Infine, una strategia Zero Trust, ben definita e articolata lungo tutta l’organizzazione, rende più resilienti le aziende italiane, per focalizzare i propri sforzi in: segnalazione di vulnerabilità, analisi dei rischi, valutazione e controllo delle strategie di cyber security e definizione di piani di gestione delle crisi per assicurare la continuità aziendale.

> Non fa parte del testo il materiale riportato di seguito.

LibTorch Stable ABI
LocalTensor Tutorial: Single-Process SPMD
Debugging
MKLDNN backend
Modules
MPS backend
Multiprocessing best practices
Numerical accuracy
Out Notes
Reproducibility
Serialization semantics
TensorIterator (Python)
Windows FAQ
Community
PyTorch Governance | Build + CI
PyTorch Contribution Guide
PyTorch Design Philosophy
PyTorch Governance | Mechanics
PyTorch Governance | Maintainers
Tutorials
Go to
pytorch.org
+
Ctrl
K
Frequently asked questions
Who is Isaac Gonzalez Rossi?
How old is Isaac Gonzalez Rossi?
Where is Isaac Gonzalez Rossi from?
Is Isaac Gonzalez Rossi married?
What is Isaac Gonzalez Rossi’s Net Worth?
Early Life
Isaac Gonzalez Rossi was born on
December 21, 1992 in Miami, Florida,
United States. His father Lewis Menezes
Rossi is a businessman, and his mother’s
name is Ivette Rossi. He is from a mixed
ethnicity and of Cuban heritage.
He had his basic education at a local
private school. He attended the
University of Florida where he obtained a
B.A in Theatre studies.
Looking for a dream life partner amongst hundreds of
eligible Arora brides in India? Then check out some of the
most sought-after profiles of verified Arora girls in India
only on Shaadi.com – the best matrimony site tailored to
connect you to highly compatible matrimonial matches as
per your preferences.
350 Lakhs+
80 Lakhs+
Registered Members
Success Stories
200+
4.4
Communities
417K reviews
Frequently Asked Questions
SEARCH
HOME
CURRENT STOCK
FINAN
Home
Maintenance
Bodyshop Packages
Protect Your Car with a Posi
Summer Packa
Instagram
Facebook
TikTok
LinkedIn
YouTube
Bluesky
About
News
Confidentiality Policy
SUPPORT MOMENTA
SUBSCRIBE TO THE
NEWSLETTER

Per prevenire il typosquatting
Contro il typosquatting, secondo Morisi, “esistono delle contromisure che possono essere adottate sia dalle organizzazioni sia dai singoli individui:
- la registrazione del maggior numero di typo-domain, su più TLD, ricorrendo anche a servizi come quello offerto da ICANN stessa, al fine di potersi tutelare durante il cosiddetto sunrise period;
- la pronta attivazione dei processi di “take down” dei domini fake;
- l’adozione di servizi di Threat Intelligence; il ricorso ai cosiddetti “preferiti”, preventivamente controllati;
- la verifica che i protocolli di comunicazione usati siano protetti da certificati TLS;
- l’uso di opportune soluzioni tecnologiche per la navigazione in “sicurezza”;
- la corretta configurazione dei browser, tesa anche a sfruttarne le funzionalità orientate alla sicurezza”.